The decision throws the Michigan GOP primary race into chaos as Craig was the clear favorite to win the Party’s primary and challenge Democrat Governor Gretchen Whitmer in November.
According to the Bureau of Elections, “the number of signatures removed from the total after the review of fraudulent-petition circulators were such that Mr. Craig was already far below the minimum threshold for ballot access.”
Michigan Elections Director Jonathan Brater testified during a hearing before the Michigan Board of State Canvassers last week that his team checked 7,000 out of 68,000 signatures they suspected of being fraudulent, and found that none of them were legitimate. Based on this finding, Brater said his staff is “confident in saying these signatures should not be counted.”
The Board of Canvassers, made up of two Republicans and two Democrats, came to split decisions after the hearing, meaning the candidates were ineligible to appear on the ballot.
Following the decisions, Craig promised to take his case to court. “We will be filing an immediate appeal in the courts,” Craig said in a statement. “We are confident that when the law is justly applied, our campaign will be on the ballot this August.”

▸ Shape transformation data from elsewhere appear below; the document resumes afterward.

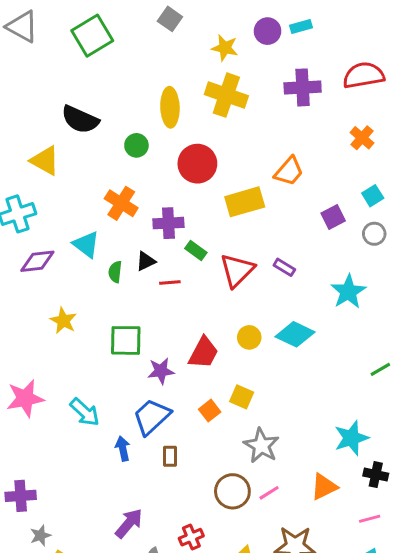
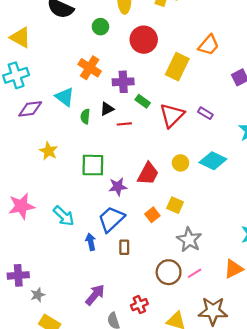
yellow triangle: (45, 161) -> (20, 37), moved
yellow rectangle: (245, 202) -> (177, 67), turned -48
gray star: (40, 536) -> (38, 295), moved

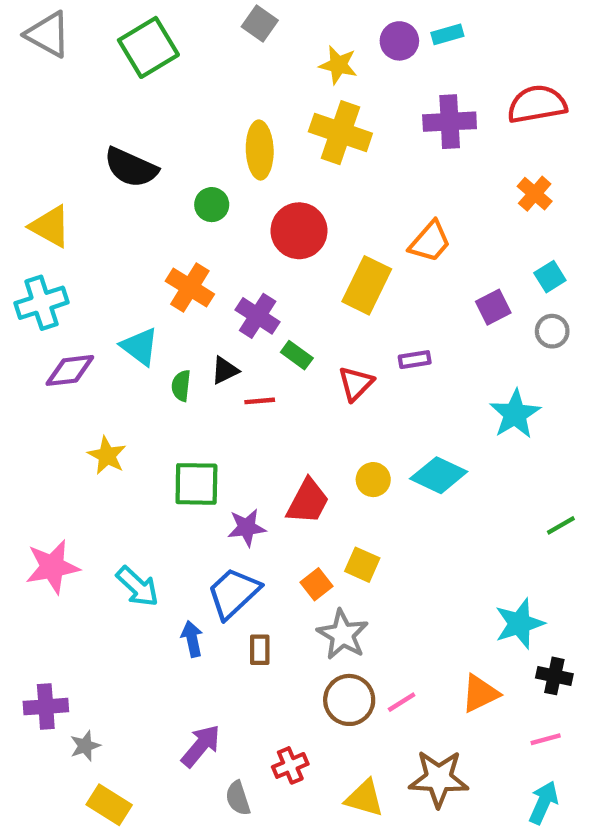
purple cross: (123, 82) -> (258, 316), turned 36
purple rectangle: (205, 113) -> (415, 360), moved, turned -40
red triangle: (172, 115) -> (356, 384), size x0.7
gray star: (189, 240) -> (343, 635), moved

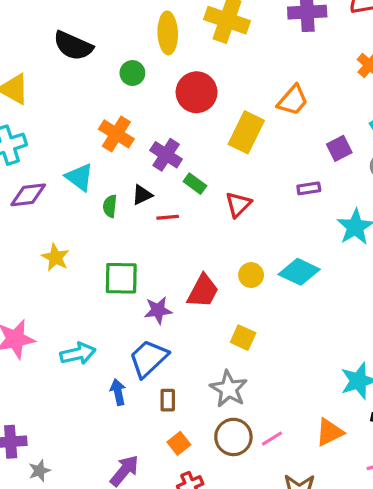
purple rectangle: (415, 360) -> (309, 188), moved
orange square: (316, 584) -> (179, 443), moved
cyan arrow: (137, 586) -> (78, 354), turned -56

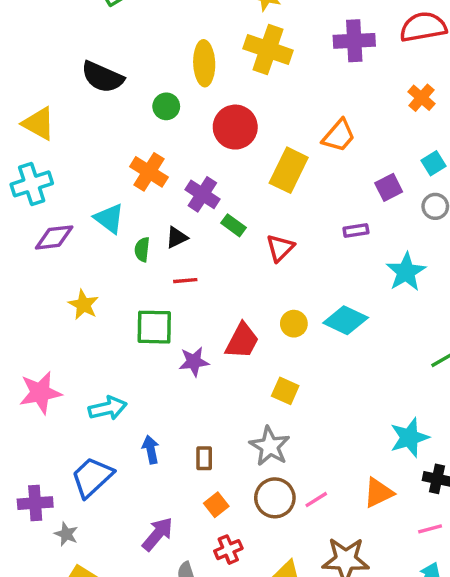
red line: (168, 217) -> (185, 281), moved
blue trapezoid: (148, 358) -> (92, 477), moved
gray star: (39, 471) -> (66, 534), turned -30

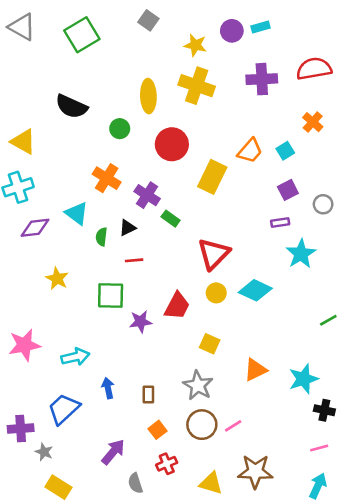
cyan square: (434, 163) -> (285, 151), moved
purple rectangle: (356, 231) -> (280, 222), moved
red triangle: (280, 248) -> (214, 254), moved, size x1.5
orange triangle: (378, 493) -> (255, 370), moved

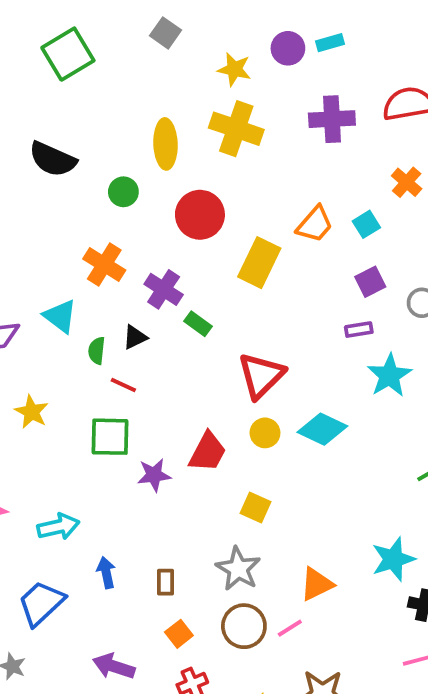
red line: (134, 260) -> (123, 385), moved, turned 30
orange triangle: (255, 370) -> (317, 584), moved
purple arrow: (113, 452) -> (114, 666), turned -112

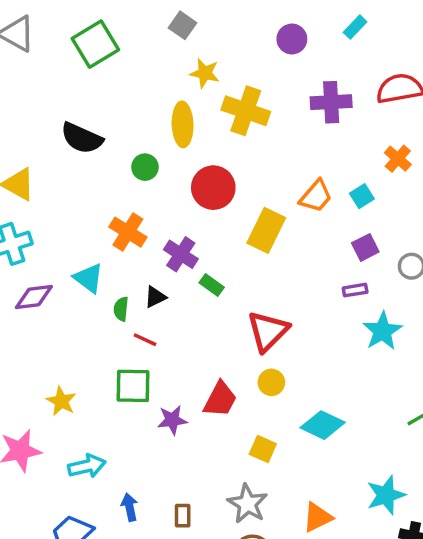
cyan rectangle: (330, 43) -> (355, 27), moved, turned -30
yellow star: (234, 69) -> (205, 73), moved
yellow star: (32, 412) -> (61, 401), moved
cyan diamond: (322, 429) -> (323, 425), moved

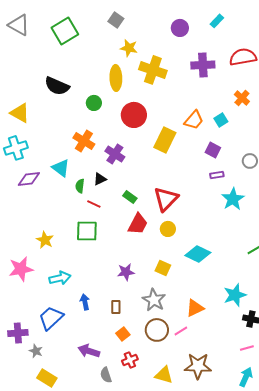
purple square: (365, 247) -> (213, 150), moved, turned -35
green rectangle: (212, 285) -> (130, 197), moved
red trapezoid: (220, 399) -> (138, 224), moved
purple star: (172, 420) -> (126, 272), moved

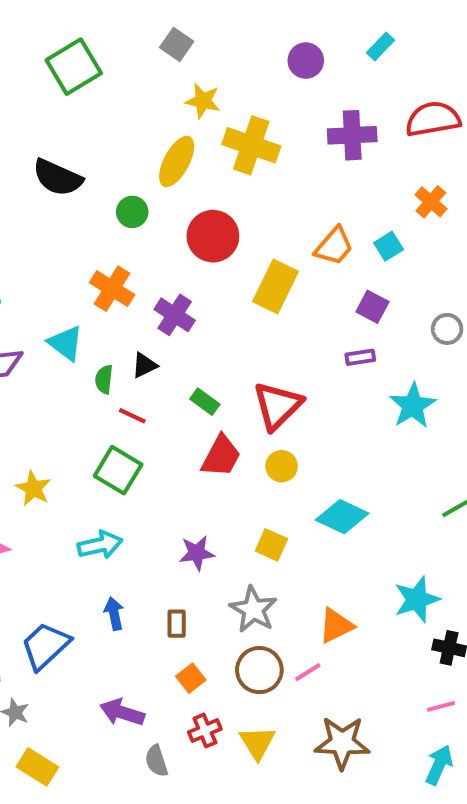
yellow ellipse: (116, 78) -> (177, 161), turned 30
purple rectangle: (217, 175) -> (360, 357), moved
green square: (87, 231) -> (118, 470), turned 30
cyan arrow: (60, 278) -> (100, 545), moved
yellow triangle: (164, 375) -> (257, 743), moved, turned 42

Craig’s attorney George Lewis also fought back, claiming the Bureau of Elections violated state law by not checking every single signature they suspected of being fraudulent. Lewis also said he has affidavits from 15 voters, who signed on suspected fraudulent petition sheets, claiming they legitimately signed their name.
Without the Party’s most well-known candidate in Craig and best-funded candidate in Johnson, Republicans must decide between five remaining gubernatorial hopefuls.
The five candidates who are set to appear on the ballot for the August 2 primary are political commentator Tudor Dixon, chiropractor Garrett Soldano, Pastor Ralph Rebandt, businessman Kevin Rinke, and real estate broker Ryan Kelley.